Though the stereotypical image of the stay-at-home wife/ mom finds its roots way back when, the fact is that woman of all types — single, married, moms, and women that do not have children — have worked for an income for over 100 years. It hasn’t always been popular however, and what it looks like has certainly changed over time.
At the turn of the century female entrepreneurs were found mostly in the service, retail, and hospitality industries. They ran millineries, hotels, brothels, and taverns. In general, they ran them with their husbands. The women who ran companies on their own were those were did not have a bread-winning male in their lives.
The Changing of the Tide
As early at 1919 woman entrepreneurs began forming alliances such as the Women’s Professional Club. These types of organizations were meant to help balance the scales. Men had the inside scoop in the business world, and the women intended to break down the walls and partake.
Necessity Breeds Success
During the Great Depression there was an urgency that lead many women to get creative, thus creating successful businesses all of their own. Margaret Rudkin is just one example. She was forced to sell her once wealthy family’s 12 horses and 5 cars, leaving her only with the land they owned. She began reading publications put out by the government about how to make an income off the land, which eventually lead to a bread recipe that was the launching pad for Pepperidge Farms.

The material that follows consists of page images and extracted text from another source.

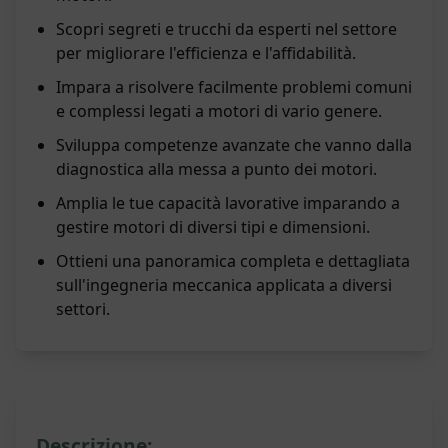
Scopri segreti e trucchi da esperti nel settore
per migliorare l'efficienza e l'affidabilità.
Impara a risolvere facilmente problemi comuni
e complessi legati a motori di vario genere.
Sviluppa competenze avanzate che vanno dalla
diagnostica alla messa a punto dei motori.
Amplia le tue capacità lavorative imparando a
gestire motori di diversi tipi e dimensioni.
Ottieni una panoramica completa e dettagliata
sull'ingegneria meccanica applicata a diversi
settori.
Descrizione:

War Time and Home Based Businesses
When the men went off to war, the women had to take up the slack in the workplace, putting entrepreneurship on hold for many. However, along came the 50s, with women looking to stay home as they had done before, but still make a buck. Home based businesses became popular, and many of the oldest network marketing companies were started during these years. This allowed women to run their own businesses with a sort of turnkey approach.
Legislature to Even the Playing Field
In the 70s, as divorce rates surged, single mothers were looking for ways to raise their kids and support them financially at the same time. In 1973, the Equal Credit Opportunity Act helped break the cycle of discrimination against women in lending, and years later the Women’s Business Ownership Act opened up the entrepreneurial world even more for women by erasing the requirement that that husbands sign for loans with their wives, and also allowing women owned businesses to compete for lucrative government contracts.
The Digital Age
These days anyone can pretty much do anything, anytime, and anywhere thanks to the internet. Women are running businesses from their homes, libraries, and even coffee shops while they live their lives, raise their children, educate them, manage their home, care for aging parents, and any other number of things that must be done. Traditional offices are popular too. While there is still a gender gap, much progress has been made, and much more is certain to come.